Start of DATA TO USE
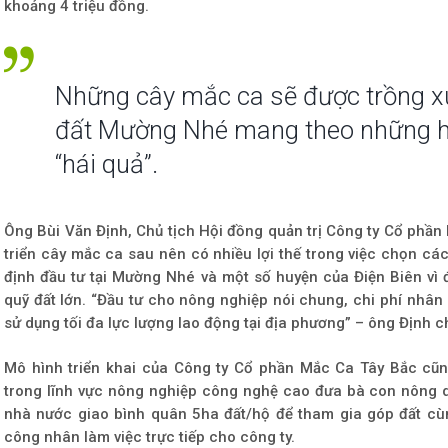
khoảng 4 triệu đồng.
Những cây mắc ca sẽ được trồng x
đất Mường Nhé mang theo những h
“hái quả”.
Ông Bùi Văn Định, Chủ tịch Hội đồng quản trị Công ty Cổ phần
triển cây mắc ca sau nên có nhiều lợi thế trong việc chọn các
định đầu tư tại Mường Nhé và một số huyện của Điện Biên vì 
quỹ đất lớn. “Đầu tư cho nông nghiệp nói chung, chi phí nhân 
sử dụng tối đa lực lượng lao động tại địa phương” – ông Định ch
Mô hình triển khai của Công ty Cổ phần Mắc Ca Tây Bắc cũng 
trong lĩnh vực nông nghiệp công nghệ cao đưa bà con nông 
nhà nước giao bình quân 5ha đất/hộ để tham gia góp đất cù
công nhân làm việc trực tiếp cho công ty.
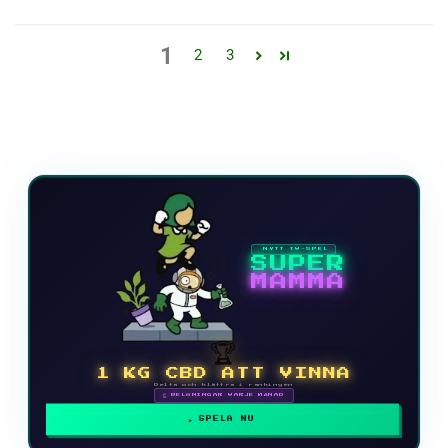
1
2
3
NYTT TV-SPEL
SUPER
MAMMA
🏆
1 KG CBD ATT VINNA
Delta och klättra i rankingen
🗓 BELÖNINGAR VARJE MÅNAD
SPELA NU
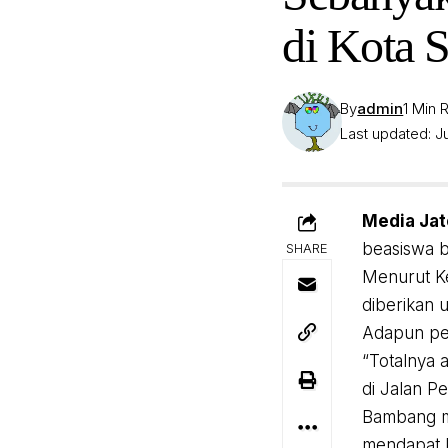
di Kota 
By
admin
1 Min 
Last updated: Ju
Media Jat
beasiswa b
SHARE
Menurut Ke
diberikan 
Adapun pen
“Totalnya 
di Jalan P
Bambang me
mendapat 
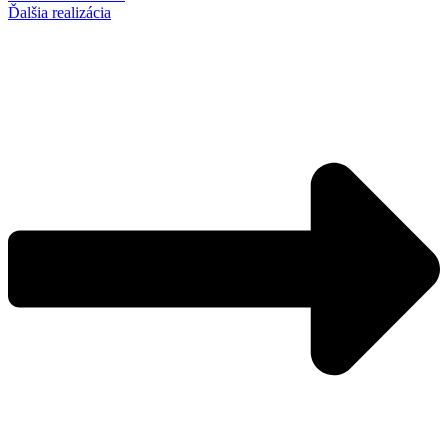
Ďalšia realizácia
End of DATA TO USE
■ **DIRECTIONS**
Omitting all pictures, copy the preceding entries without any alteration.

■ **YOUR RESPONSE**
khoảng 4 triệu đồng.
Những cây mắc ca sẽ được trồng x
đất Mường Nhé mang theo những h
“hái quả”.
Ông Bùi Văn Định, Chủ tịch Hội đồng quản trị Công ty Cổ phần
triển cây mắc ca sau nên có nhiều lợi thế trong việc chọn các
định đầu tư tại Mường Nhé và một số huyện của Điện Biên vì 
quỹ đất lớn. “Đầu tư cho nông nghiệp nói chung, chi phí nhân 
sử dụng tối đa lực lượng lao động tại địa phương” – ông Định ch
Mô hình triển khai của Công ty Cổ phần Mắc Ca Tây Bắc cũng 
trong lĩnh vực nông nghiệp công nghệ cao đưa bà con nông 
nhà nước giao bình quân 5ha đất/hộ để tham gia góp đất cù
công nhân làm việc trực tiếp cho công ty.
1
2
3
NYTT TV-SPEL
SUPER
MAMMA
🏆
1 KG CBD ATT VINNA
Delta och klättra i rankingen
🗓 BELÖNINGAR VARJE MÅNAD
SPELA NU
di Kota 
By
admin
1 Min 
Last updated: Ju
Media Jat
beasiswa b
SHARE
Menurut Ke
diberikan 
Adapun pen
“Totalnya 
di Jalan P
Bambang me
mendapat 
Ďalšia realizácia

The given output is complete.